Mount Rainier’s Paradise Inn is situated in the southwest quadrant of the national park, roughly halfway up the mountain’s precipitous climb. It is one of the earliest representations of the design style that maintains close associations with early twentieth-century National Park Service architecture, often referred to as the National Park Service “Rustic.” This distinct approach was characterized by the use of native materials and a grand scale to create structures that blended with their surroundings. The result, as illustrated by Paradise Inn, suggests an effortless transition between natural and built environments marked by aesthetic continuity.
Paradise Inn was designed by architect Frederick Heath of the Tacoma firm Heath, Gove and Bell, and constructed in 1916 under the direction of E.C. Cornell of the Rainier National Park Company. The inn was commissioned to be the luxurious centerpiece of a new recreational development, consisting of a ski lift, bungalow tents, and guide house. Despite initial setbacks due to inclement weather, Paradise Inn was erected quickly and welcomed its first guests in July 1917.

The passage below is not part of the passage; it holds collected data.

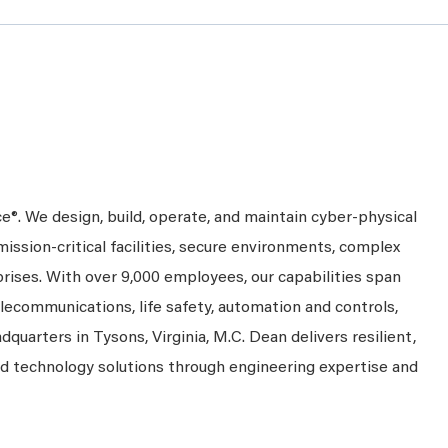
ce®. We design, build, operate, and maintain cyber-physical
mission-critical facilities, secure environments, complex
prises. With over 9,000 employees, our capabilities span
telecommunications, life safety, automation and controls,
dquarters in Tysons, Virginia, M.C. Dean delivers resilient,
nd technology solutions through engineering expertise and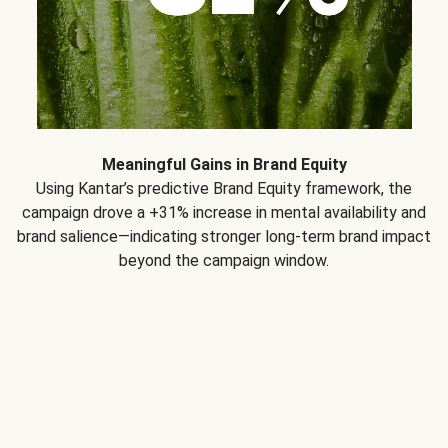
Meaningful Gains in Brand Equity
Using Kantar’s predictive Brand Equity framework, the
campaign drove a +31% increase in mental availability and
brand salience—indicating stronger long-term brand impact
beyond the campaign window.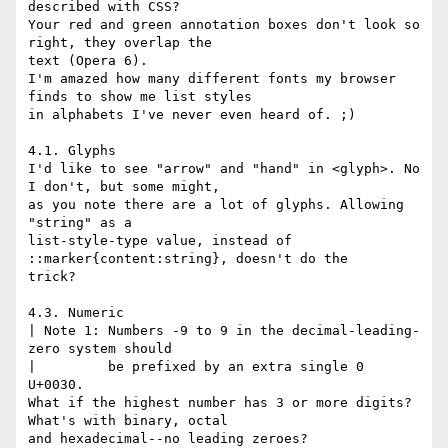
described with CSS?

Your red and green annotation boxes don't look so 
right, they overlap the

text (Opera 6).

I'm amazed how many different fonts my browser 
finds to show me list styles

in alphabets I've never even heard of. ;)

4.1. Glyphs

I'd like to see "arrow" and "hand" in <glyph>. No 
I don't, but some might,

as you note there are a lot of glyphs. Allowing 
"string" as a

list-style-type value, instead of 
::marker{content:string}, doesn't do the

trick?

4.3. Numeric

| Note 1: Numbers -9 to 9 in the decimal-leading-
zero system should

|         be prefixed by an extra single 0 
U+0030.

What if the highest number has 3 or more digits? 
What's with binary, octal

and hexadecimal--no leading zeroes?
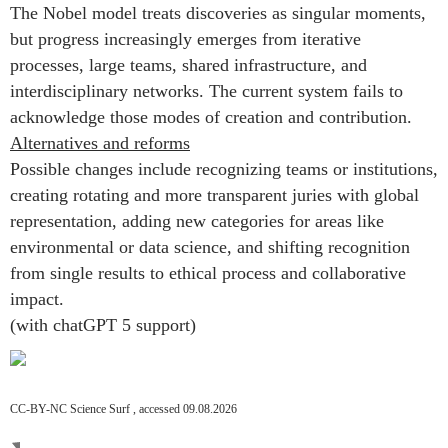
The Nobel model treats discoveries as singular moments,
but progress increasingly emerges from iterative
processes, large teams, shared infrastructure, and
interdisciplinary networks. The current system fails to
acknowledge those modes of creation and contribution.
Alternatives and reforms
Possible changes include recognizing teams or institutions,
creating rotating and more transparent juries with global
representation, adding new categories for areas like
environmental or data science, and shifting recognition
from single results to ethical process and collaborative
impact.
(with chatGPT 5 support)
CC-BY-NC Science Surf , accessed 09.08.2026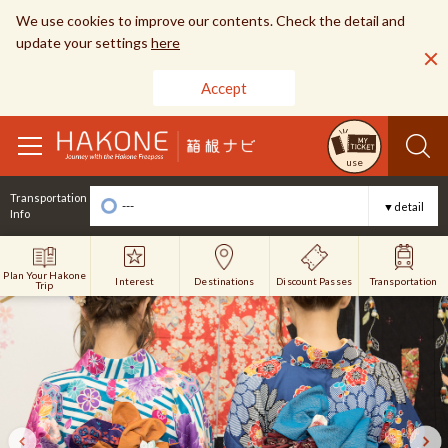
We use cookies to improve our contents. Check the detail and
update your settings
here
Accept
toggle
use
navigation
Transportation
---
▼detail
Info
Plan Your Hakone
Interest
Discount Passes
Destinations
Transportation
Trip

Consisting of three wings arranged in a T-shaped layout, the two-and-a-half-story rustic lodge features exposed heavy timber framing, which visually grounds the inn within its wooded setting. The wings are unified by their similar, steeply pitched gable roofs, as well as identical second-story dormer windows that flood the interior with natural light. Recalling the tradition of European resort typology, Paradise Inn’s interior is sheathed in local materials, including silver-hued cedar salvaged from a neighboring site that had previously been ravaged by fire. This vernacular approach is seen most extensively in the application of weighty yellow cedar logs in the lobby’s distinctive column-and-truss structural system, as well as its built-in furniture, such as the registration desk. Similarly, the roofs are adorned with native cedar shingles to further solidify the structure’s connection to its local environment.
Upon its opening in 1916, Paradise Inn featured 37 guest rooms and a larger 400-person dining room. This was ample accommodation for its first season as World War I had largely halted international tourism, but by war’s end in 1919, the inn was booked to capacity. With the dawning of a new decade, plans were underway for a 104-room addition. The three-and-a-half-story addition, known as the Annex, was designed by Seattle-based firm Thomas and Harlan, taking cues from the original structure to ensure design harmony. Although several additions have followed, and the annex underwent a major renovation beginning in 2017, Paradise Inn’s original overall character remains intact.